Verbraucher hätten einen Bedarf nach sicherer, sauberer und bezahlbarer Energie. Vor dem Hintergrund des Klimawandels, knapper und teurer werdender fossiler Energiequellen und der Abhängigkeit von Förderländern sei ein schneller Umstieg auf erneuerbare Energien unumgänglich. "Die Politik muss Maßnahmen ergreifen, die wirtschaftlich und effizient sind, damit Strom für Verbraucher auch künftig bezahlbar bleibt", erklärt Billen. Laufzeitverlängerungen für Atomkraftwerke blockieren die nötige Energiewende aus verschiedenen Gründen.
Schwankende Strommengen
Alleine in Deutschland solle der Anteil der erneuerbaren Energien am Stromverbrauch von derzeit 16 auf 50 Prozent im Jahr 2030 steigen. Dies sehe das Energiekonzept der Bundesregierung vor. Weil die Strommengen bei erneuerbaren Energien stark schwanken, brauche es in Zukunft vermehrt flexible Kraftwerke, um Spannungsabfälle im Netz zu vermeiden. Zugleich müssten ausreichend Speicherkapazitäten vorhanden sein, wenn das Angebot größer als die Nachfrage ist. Beides würden Atomkraftwerke nicht gewährleisten. Ein häufiges An- und Abschalten der Meiler sei mit einem erhöhten Sicherheitsrisiko verbunden.

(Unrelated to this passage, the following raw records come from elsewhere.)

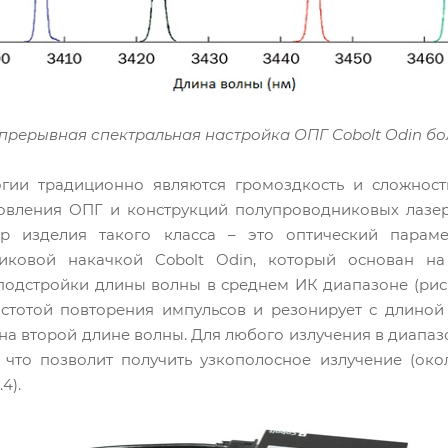
епрерывная спектральная настройка ОПГ Cobolt Odin бо
гии традиционно являются громоздкость и сложность
товления ОПГ и конструкций полупроводниковых лазер
р изделия такого класса – это оптический параме
никовой накачкой Cobolt Odin, который основан н
одстройки длины волны в среднем ИК диапазоне (рис.
стотой повторения импульсов и резонирует с длиной 
на второй длине волны. Для любого излучения в диапазо
, что позволит получить узкополосное излучение (око
4).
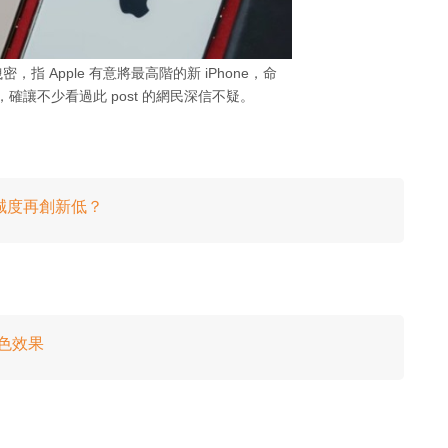
r 洩密，指 Apple 有意將最高階的新 iPhone，命
息一出，確讓不少看過此 post 的網民深信不疑。
戶忠誠度再創新低？
新色效果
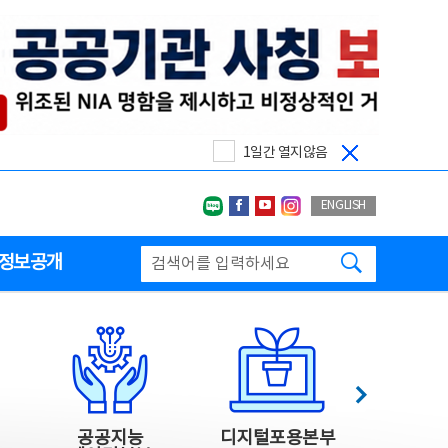
1일간 열지않음
네이버블로그
페이스북
유투브
인스타그랩
ENGLISH
검색하기
정보공개
다음
공공지능
디지털포용본부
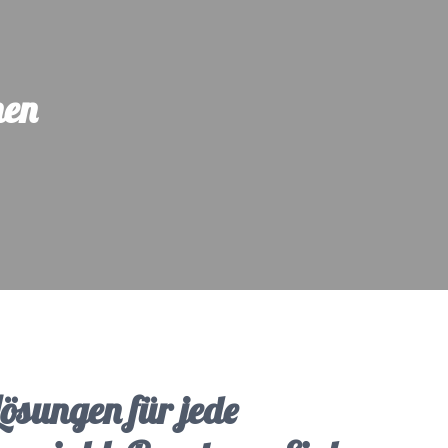
hen
Lösungen für jede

Risiko trage die Allgemeinheit
Zudem seien die Betreiber im Ernstfall nur höchst unzureichend versichert. Den Großteil der Kosten eines Unfalls trage die Allgemeinheit. Diese schätze das Bundesumweltministerium auf rund fünf Billionen Euro. Zur Schadensregulierung stünden pro Kraftwerk jedoch nur 2,5 Milliarden Euro zur Verfügung.
Im unmittelbar betroffenen Umkreis der Kraftwerke leben im Schnitt rund eine Million Menschen, die evakuiert werden müssten. Jeder Geschädigte erhielte von den Kraftwerksbetreibern also maximal 2.500 Euro. Eine Individualversicherung für Verbraucher gebe es wegen der enormen Schadenshöhe nicht. "Während die Gewinne den Unternehmen zufließen, werden Risiken sozialisiert", kritisiert Billen.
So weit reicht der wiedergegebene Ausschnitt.